Greetings, below is a quick sample article based on a personal hobby. If you find my style of writing attractive please feel free hire me as I am self motivated and can write to most topics.
One of the great American past times is hot rodding. Souped up cars and the racing culture that goes with them have been with us for decades. However America's highways are no longer the wide open expanses strips of blacktop they once were. The number of cars on the road combined with the ever increasing amounts of power a racer can tweak from his motor have created a public crisis.
From the origins of Nascar as moonshiners, to Hollywood movies like Smoky and the Bandit, Gone In 60 Seconds and Fast and the Furious the myth of running full bore through the streets has created a mythos that is killing people across the country. Sometimes its just the racers and their passengers, but often innocents get caught in the middle of a race gone wrong and have to pay the ultimate price.
Adding to the mix is an ever increasing array of new cars packing serious power straight from the factory, and a plethora of cheap, easy to install power adders. There has never been more horsepower on the streets of America. With so much power so readily available, to so many people, from local speed shops to the internet power adders anyone can be driving a race car.
Law enforcement efforts to stop street racing are fighting a rising tide. Especially since videos of law officers engaging in street racing can be readily found on the internet. All law enforcement really accomplishes is the relocation of the racers in a dangerous game of hide and seek at hide speed, with a few extra dollars for local coffers thrown in for good measure. Enforcement will not solve the problem, only access to tracks and peer pressure from other racers will.
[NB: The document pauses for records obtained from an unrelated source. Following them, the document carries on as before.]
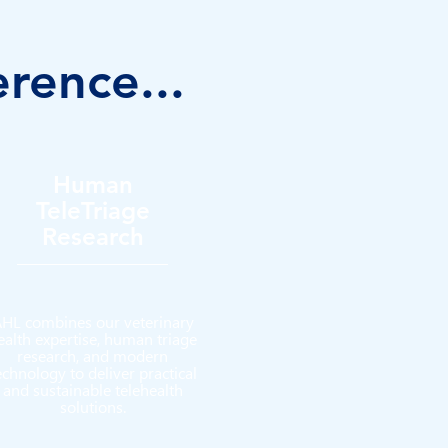
erence...
Human
TeleTriage
Research
HL combines our veterinary
ealth expertise, human triage
research, and modern
echnology to deliver practical
and sustainable telehealth
solutions.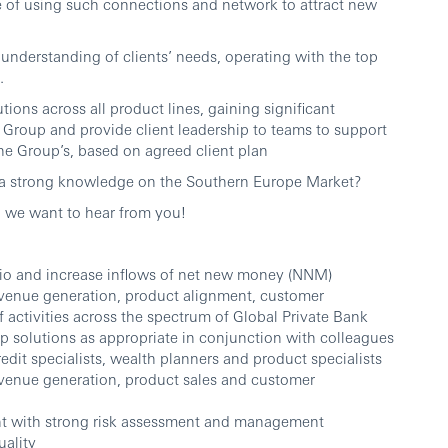
of using such connections and network to attract new
c understanding of clients’ needs, operating with the top
.
utions across all product lines, gaining significant
r Group and provide client leadership to teams to support
the Group’s, based on agreed client plan
 a strong knowledge on the Southern Europe Market?
s, we want to hear from you!
io and increase inflows of net new money (NNM)
evenue generation, product alignment, customer
 activities across the spectrum of Global Private Bank
up solutions as appropriate in conjunction with colleagues
edit specialists, wealth planners and product specialists
evenue generation, product sales and customer
t with strong risk assessment and management
uality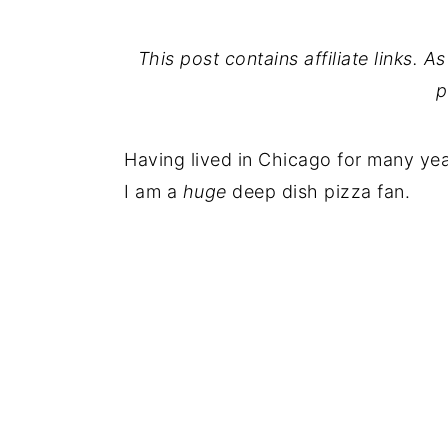
This post contains affiliate links. 
p
Having lived in Chicago for many ye
I am a
huge
deep dish pizza fan.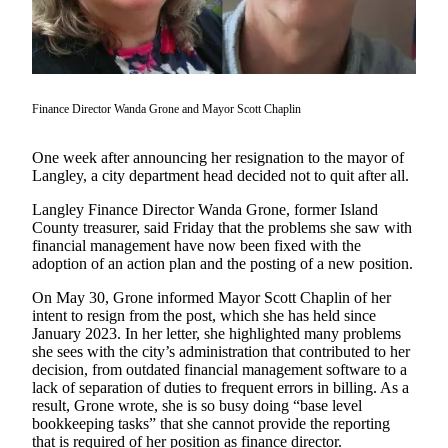
Asked
Questions
Contact
Our
Finance Director Wanda Grone and Mayor Scott Chaplin
Subscriber
Center
One week after announcing her resignation to the mayor of
Langley, a city department head decided not to quit after all.
Vacation
Hold
Langley Finance Director Wanda Grone, former Island
County treasurer, said Friday that the problems she saw with
financial management have now been fixed with the
News
adoption of an action plan and the posting of a new position.
Submit
On May 30, Grone informed Mayor Scott Chaplin of her
a Story
intent to resign from the post, which she has held since
Idea
January 2023. In her letter, she highlighted many problems
she sees with the city’s administration that contributed to her
Submit
decision, from outdated financial management software to a
a Press
lack of separation of duties to frequent errors in billing. As a
Release
result, Grone wrote, she is so busy doing “base level
bookkeeping tasks” that she cannot provide the reporting
that is required of her position as finance director.
Submit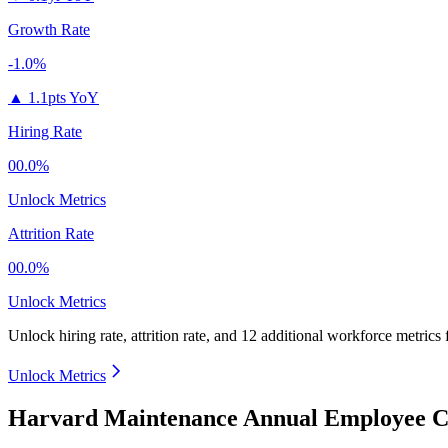
Growth Rate
-1.0%
▲
1.1pts YoY
Hiring Rate
00.0%
Unlock Metrics
Attrition Rate
00.0%
Unlock Metrics
Unlock hiring rate, attrition rate, and 12 additional workforce metrics
Unlock Metrics
Harvard Maintenance Annual Employee Co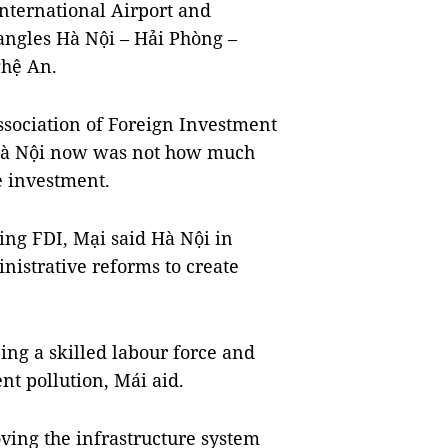
International Airport and
angles Hà Nội – Hải Phòng –
hệ An.
sociation of Foreign Investment
 Hà Nội now was not how much
he investment.
ting FDI, Mại said Hà Nội in
nistrative reforms to create
ing a skilled labour force and
nt pollution, Mái aid.
oving the infrastructure system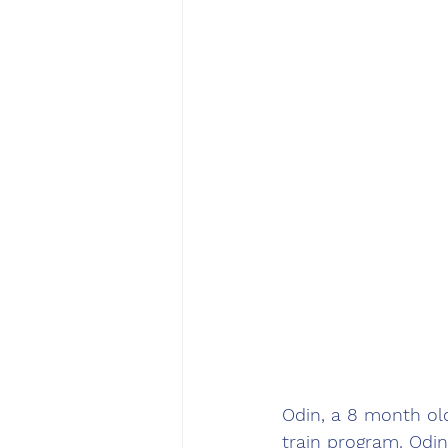
Odin, a 8 month old
train program. Odi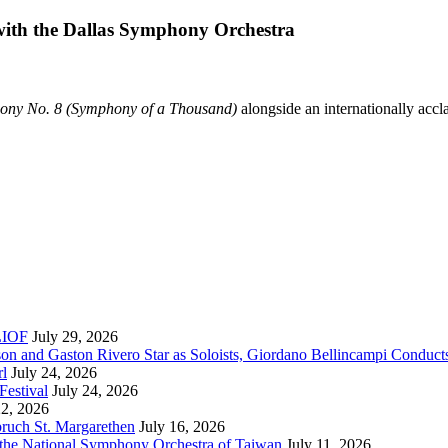
 with the Dallas Symphony Orchestra
ony No. 8 (Symphony of a Thousand)
alongside an internationally accl
RLIOF
July 29, 2026
son and Gaston Rivero Star as Soloists, Giordano Bellincampi Conduct
rl
July 24, 2026
Festival
July 24, 2026
22, 2026
bruch St. Margarethen
July 16, 2026
 the National Symphony Orchestra of Taiwan
July 11, 2026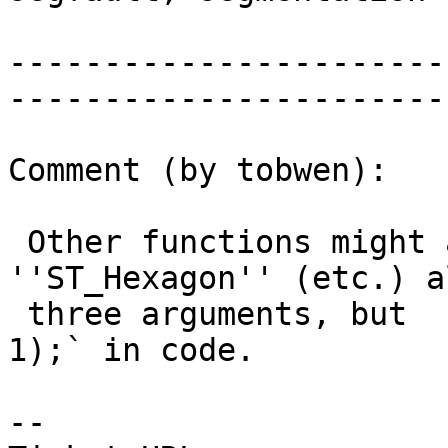
                         |  fau
-----------------------
------------------------
Comment (by tobwen):

 Other functions might also be affected: 
''ST_Hexagon'' (etc.) a
 three arguments, but  `PG_FREE_IF_COPY(gorigin, 
1);` in code.

-- 
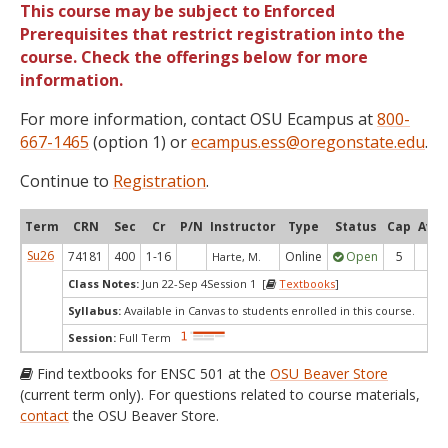
This course may be subject to Enforced
Prerequisites that restrict registration into the
course. Check the offerings below for more
information.
For more information, contact OSU Ecampus at
800-
667-1465
(option 1) or
ecampus.ess@oregonstate.edu
.
Continue to
Registration
.
Term
CRN
Sec
Cr
P/N
Instructor
Type
Status
Cap
Avai
Su26
74181
400
1-16
Online
Open
5
5
Harte, M.
Class Notes:
Jun 22-Sep 4Session 1 [
Textbooks
]
Syllabus:
Available in Canvas to students enrolled in this course.
Session:
Full Term
Find textbooks for ENSC 501 at the
OSU Beaver Store
(current term only). For questions related to course materials,
contact
the OSU Beaver Store.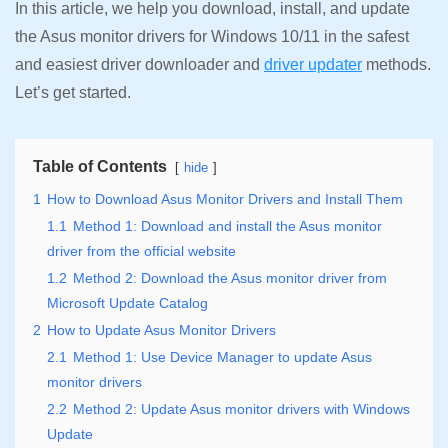
In this article, we help you download, install, and update
the Asus monitor drivers for Windows 10/11 in the safest
and easiest driver downloader and
driver updater
methods.
Let’s get started.
Table of Contents
hide
1
How to Download Asus Monitor Drivers and Install Them
1.1
Method 1: Download and install the Asus monitor
driver from the official website
1.2
Method 2: Download the Asus monitor driver from
Microsoft Update Catalog
2
How to Update Asus Monitor Drivers
2.1
Method 1: Use Device Manager to update Asus
monitor drivers
2.2
Method 2: Update Asus monitor drivers with Windows
Update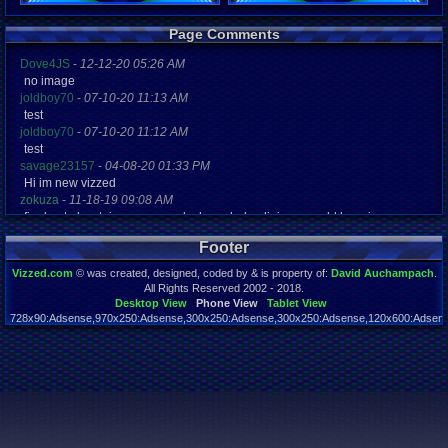
Registration
Page Comments
5526 days a
Last Activity
Dove4JS
-
12-12-20 05:26 AM
02-11-12 10
no image
joldboy70
-
07-10-20 11:13 AM
test
joldboy70
-
07-10-20 11:12 AM
test
savage23157
-
04-08-20 01:33 PM
Hi im new vizzed
zokuza
-
11-18-19 09:08 AM
final got playstaion games unlock yes baby digimon world here i com
yoshirulez!
-
02-10-17 08:45 PM
Footer
MAY MAYS
yoshirulez!
-
02-10-17 08:45 PM
Vizzed.com
© was created, designed, coded by & is property of:
David Auchampach
.
maymays
All Rights Reserved 2002 - 2018.
yoshirulez!
-
02-07-17 11:13 PM
Desktop View
Phone View
Tablet View
728x90:Adsense,970x250:Adsense,300x250:Adsense,300x250:Adsense,120x600:Adsense
OwO what's this?
Page rendered in 0.042 seconds. Total queries executed: 59
yoshirulez!
-
02-07-17 11:13 PM
OwO what's this?
yoshirulez!
-
02-07-17 11:13 PM
OwO what's this?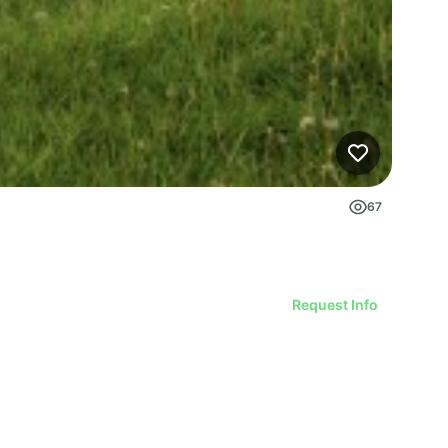
67
Request Info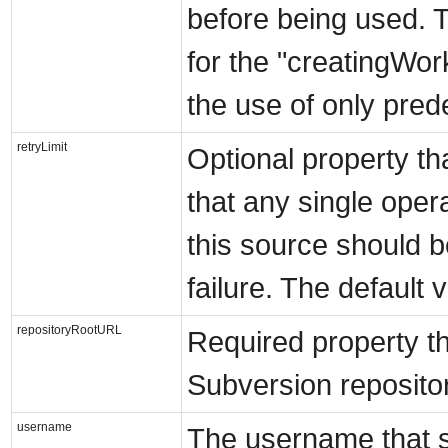
before being used. T
for the "creatingWor
the use of only pre
retryLimit
Optional property th
that any single oper
this source should b
failure. The default v
repositoryRootURL
Required property th
Subversion repositor
username
The username that s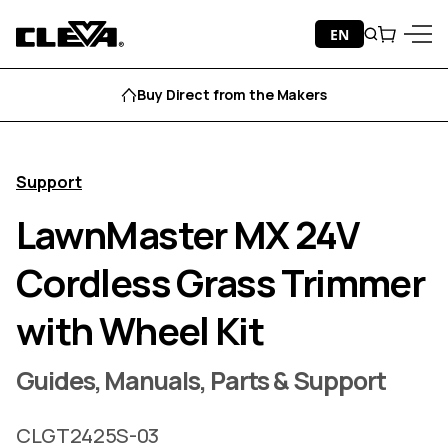
Skip to content
EN
Search
Cart
Cleva
Menu
Buy Direct from the Makers
Support
LawnMaster MX 24V
Cordless Grass Trimmer
with Wheel Kit
Guides, Manuals, Parts & Support
CLGT2425S-03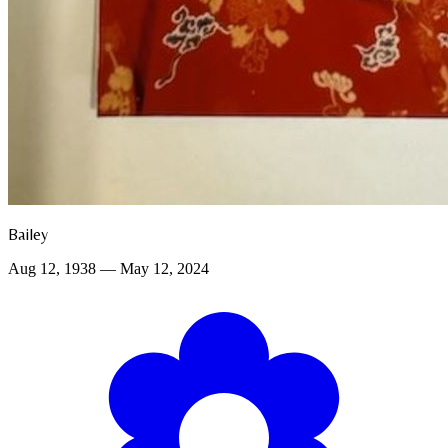
Bailey
Aug 12, 1938 — May 12, 2024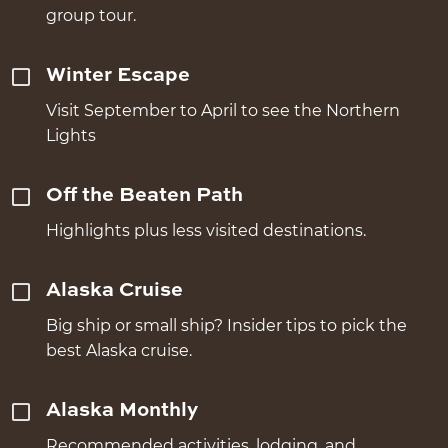
group tour.
Winter Escape
Visit September to April to see the Northern
Lights
Off the Beaten Path
Highlights plus less visited destinations.
Alaska Cruise
Big ship or small ship? Insider tips to pick the
best Alaska cruise.
Alaska Monthly
Recommended activities, lodging, and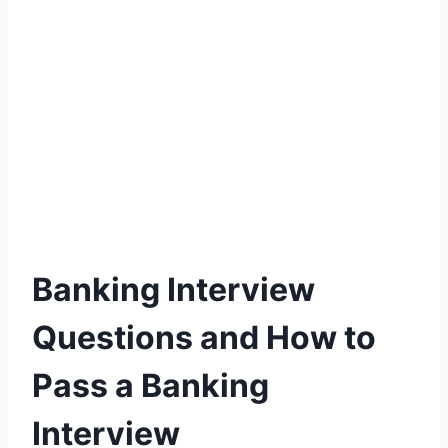
Banking Interview
Questions and How to
Pass a Banking
Interview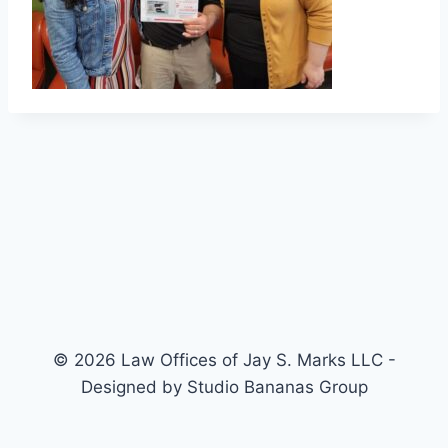
© 2026 Law Offices of Jay S. Marks LLC -
Designed by Studio Bananas Group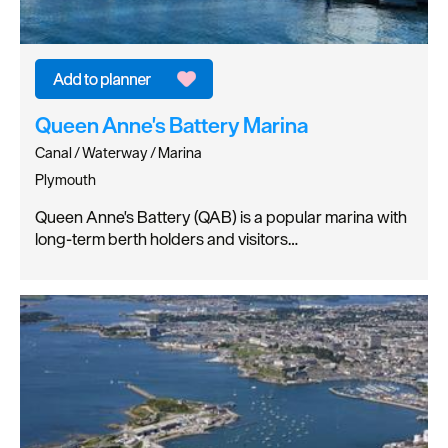
Queen Anne's Battery Marina
Canal / Waterway / Marina
Plymouth
Queen Anne's Battery (QAB) is a popular marina with
long-term berth holders and visitors…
The only real solution is to open more race tracks to the public and to do it more often. A quick informal survey of almost any weekend gathering of gear heads and tuners will reveal a desire to take it to the track. However, these same people who want to take it to the track often lack access to one in most cases. Fixing this lack of access offers the best solution to the street racing crisis. Yet, getting more tacks built or open to the public is a serious challenge.
Some other benefits to tracks is that most do not allow passengers. If a wreck does occur the number of people involved is smaller. Plus tracks often require safety gear like helmets, have walls to contain the wrecks to the track and away from bystanders and/or have emergency personal on site. tracks have so much going for them, except local support.
For a track to be effective it needs to be close enough to the major cities where the street racers hangout. yet this often causes a NIMBY (not in my backyard) reaction from local residents. Besides noise and traffic concerns, property prices are often an impediment to opening new tracks. That is why the government must play a role in the issue.
Local and state governments often have surplus land they could donate, and they control zoning, taxing and licensing regulations and requirements. Public-private ventures offer perhaps the best avenue to the creation of new tracks. However local governments, quick to crack down on street racing and to collect the fines, seem to have little interest in actually fixing the problem. Until they do, watch out, an out of control street race might be coming to a neighborhood near you.